In its regulatory fees and levies proposals, out today, new minimum fees of £1,000 will also benefit those firms that only pay the minimum, with their costs down by 45%. However, just 4% of IFA firms currently pay the minimum fee.
The FSA also proposes cutting the amount advisers in the A.13 fee-block are charged.
The A.13 fee block, which covers mainly IFA firms, will account for 8.8% of the FSA's total funding in 2010/11, compared to 10.5% in the current financial year.
The firm types hit hardest include A.18 - home finance and mortgage brokers - which will see total fees increase by 33% to £14.4m.
Deposit takers in block A.1 will see fees rise 12% to £130.7m. The increase was widely expected after the impact of the financial crisis and the resulting increase in supervision of banks and building societies.

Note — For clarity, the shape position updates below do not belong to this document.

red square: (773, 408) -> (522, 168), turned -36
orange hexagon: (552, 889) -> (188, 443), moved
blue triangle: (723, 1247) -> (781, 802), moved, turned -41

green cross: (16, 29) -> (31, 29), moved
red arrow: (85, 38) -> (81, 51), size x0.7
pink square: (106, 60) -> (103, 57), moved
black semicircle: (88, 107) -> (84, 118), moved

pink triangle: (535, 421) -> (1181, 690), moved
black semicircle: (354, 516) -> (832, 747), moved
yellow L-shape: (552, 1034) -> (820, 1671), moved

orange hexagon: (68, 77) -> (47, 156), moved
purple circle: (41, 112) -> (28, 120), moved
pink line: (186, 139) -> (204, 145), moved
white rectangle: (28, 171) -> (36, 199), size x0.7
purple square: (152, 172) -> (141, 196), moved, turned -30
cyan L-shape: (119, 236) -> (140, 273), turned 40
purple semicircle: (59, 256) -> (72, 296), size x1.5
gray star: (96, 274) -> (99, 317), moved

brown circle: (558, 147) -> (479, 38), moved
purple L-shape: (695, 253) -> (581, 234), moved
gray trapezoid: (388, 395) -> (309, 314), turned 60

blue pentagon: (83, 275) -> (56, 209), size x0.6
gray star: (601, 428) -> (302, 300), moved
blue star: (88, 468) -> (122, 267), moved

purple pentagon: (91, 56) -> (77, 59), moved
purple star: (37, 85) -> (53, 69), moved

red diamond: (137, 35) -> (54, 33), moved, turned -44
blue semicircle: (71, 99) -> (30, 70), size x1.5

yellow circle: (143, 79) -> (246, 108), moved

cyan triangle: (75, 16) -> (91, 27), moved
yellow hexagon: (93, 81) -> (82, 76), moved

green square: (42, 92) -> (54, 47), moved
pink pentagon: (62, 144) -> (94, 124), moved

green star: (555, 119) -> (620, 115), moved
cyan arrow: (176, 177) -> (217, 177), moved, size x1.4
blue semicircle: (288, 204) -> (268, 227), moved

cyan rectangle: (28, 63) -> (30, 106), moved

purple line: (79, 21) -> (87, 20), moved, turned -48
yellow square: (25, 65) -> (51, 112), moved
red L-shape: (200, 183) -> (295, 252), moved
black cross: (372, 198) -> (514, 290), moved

Life insurers will see their levies fall 4% to £30.7m, while general insurance firms will pay 45% more, largely due to the increased costs of supervision following the implementation of Solvency II.
Outgoing FSA chief executive Hector Sants says: "We recognise that any increase in the industry's costs is unwelcome at a time when margins are under pressure in some segments of the industry.
"However, the overall increases are necessary to deliver our new intensive supervisory approach.
"The new fee structure will ensure that the costs are fairly distributed and the increased investment is paid for by those firms who will be subject to the increased scrutiny."